DAC 3D Dividend Growth ETF (DVGR)
DVGR is an exchange-traded fund that screens U.S. dividend-paying stocks along three distinct dimensions: dividend yield, fundamental value metrics, and momentum signals. Rather than simply buying the highest-yielding stocks, the fund layers in valuation and price-strength filters to target companies that are growing their payouts and trading at reasonable prices.
The three-dimensional approach
The fund’s strategy rests on the observation that pure dividend yield can be deceptive. A stock’s yield rises when its price falls sharply, often a warning sign that the dividend itself is at risk. By adding value and momentum screens to the yield base, DVGR aims to identify companies raising dividends because their fundamentals are sound, not companies whose high yields are the result of distress.
The three dimensions work together. The dividend component targets stocks with sustained payout histories and growth. The value dimension seeks stocks trading at discounts to book, earnings, or cash-flow metrics. The momentum component identifies stocks showing positive recent price momentum — not necessarily the speculative, extended names that classical momentum strategies pursue, but equities displaying genuine buying interest from the broader market. A stock must score well across all three to earn a place in the portfolio.
The portfolio and mechanics
DVGR holds a diversified basket of 100 to 200 U.S. large and mid-cap equities, all of which meet the fund’s screening criteria. The portfolio skews toward sectors where dividend growth is common — consumer staples, utilities, healthcare, telecommunications, and industrials. Because the screen is systematic and rules-based rather than discretionary, the fund rebalances regularly, typically quarterly or monthly, adding and removing stocks as they cross the screening thresholds.
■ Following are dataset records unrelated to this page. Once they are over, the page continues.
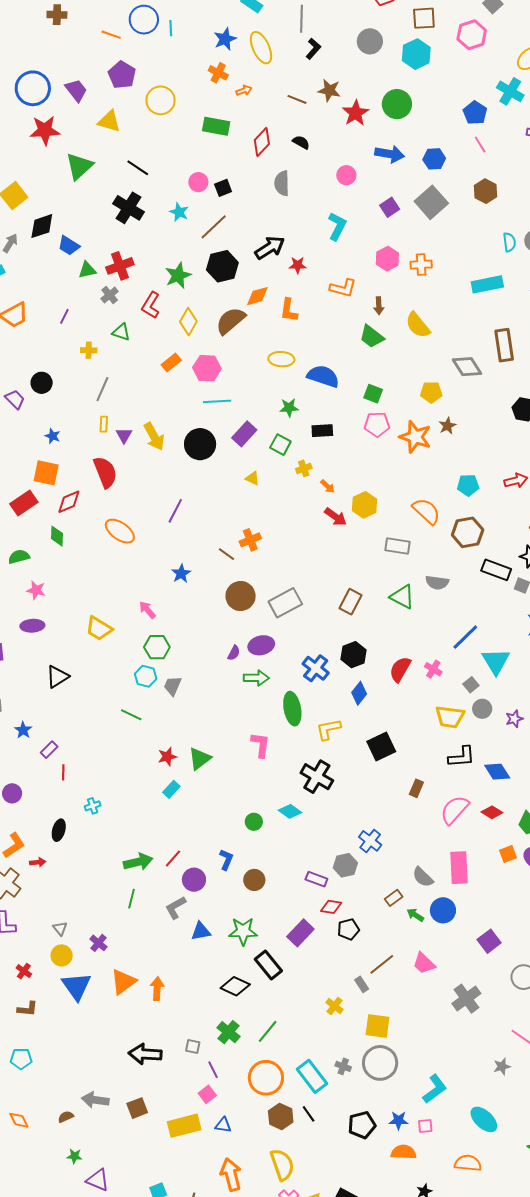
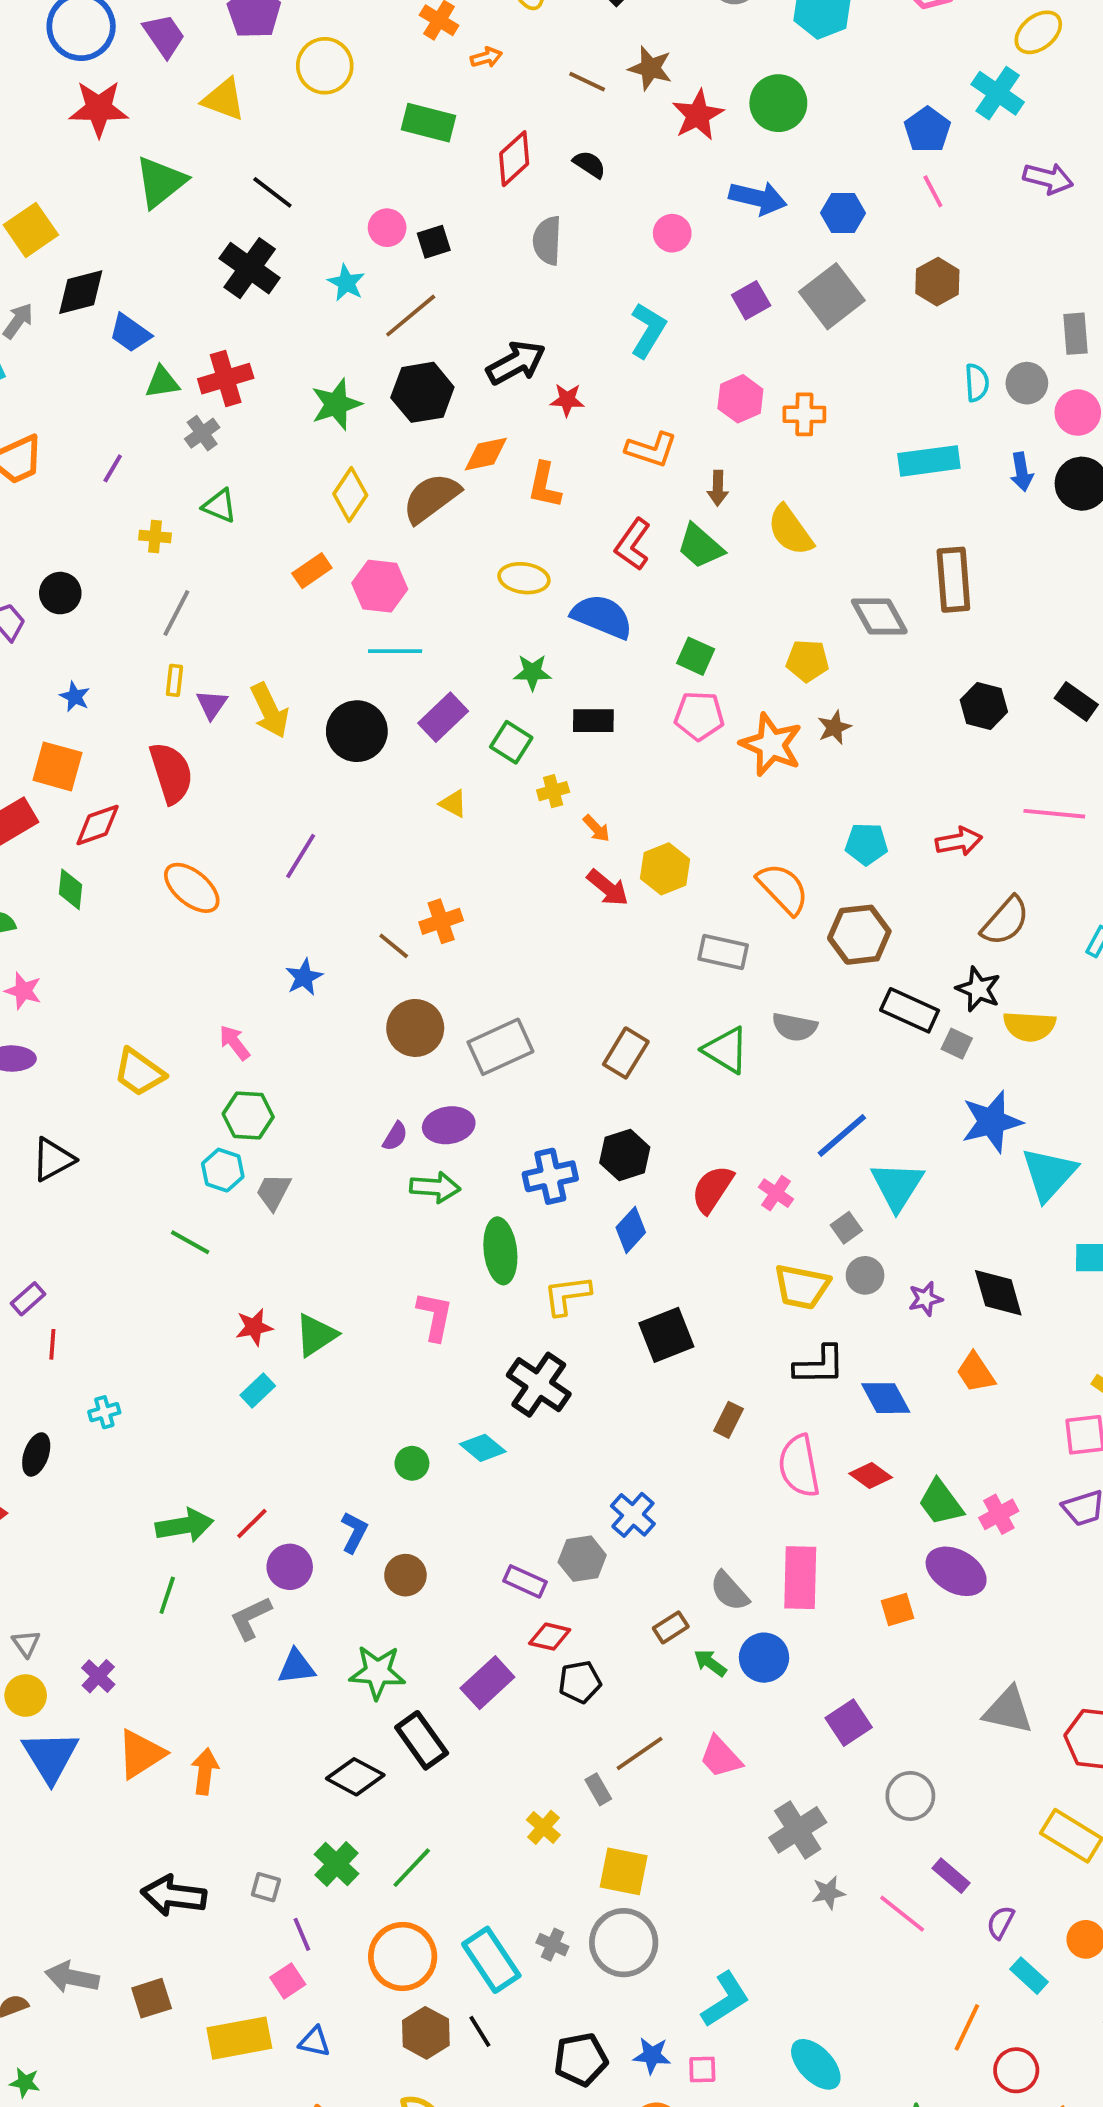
red L-shape: (151, 305) -> (633, 544), moved
blue cross: (316, 668) -> (550, 1176), turned 36
pink semicircle: (455, 810) -> (799, 1466), turned -56
orange square: (508, 854) -> (897, 1610), moved
gray star: (502, 1066) -> (828, 1893), moved

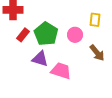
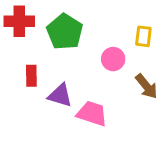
green pentagon: (46, 34) -> (65, 32), moved
red rectangle: (23, 35) -> (31, 76), moved, turned -40

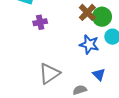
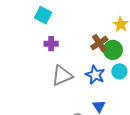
gray triangle: (49, 74) -> (62, 76), moved

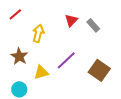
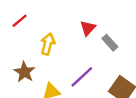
gray rectangle: (93, 25) -> (110, 43), moved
As a plain, unleveraged exchange-traded fund, DVGR trades at market prices throughout the day and carries no daily reset mechanics. The expense ratio is modest, in line with other systematic, rules-based equity strategies.
The risks embedded in multi-factor selection
The central risk is that the three-factor approach is a specific bet on a particular market regime. In extended periods when dividend stocks underperform growth, DVGR can lag broad indices by a wide margin. The 2010s saw this clearly: a decade of dominance by high-growth, low-dividend technology names meant dividend-focused strategies faced headwinds. Even adding momentum and value filters did not shield DVGR from that environment.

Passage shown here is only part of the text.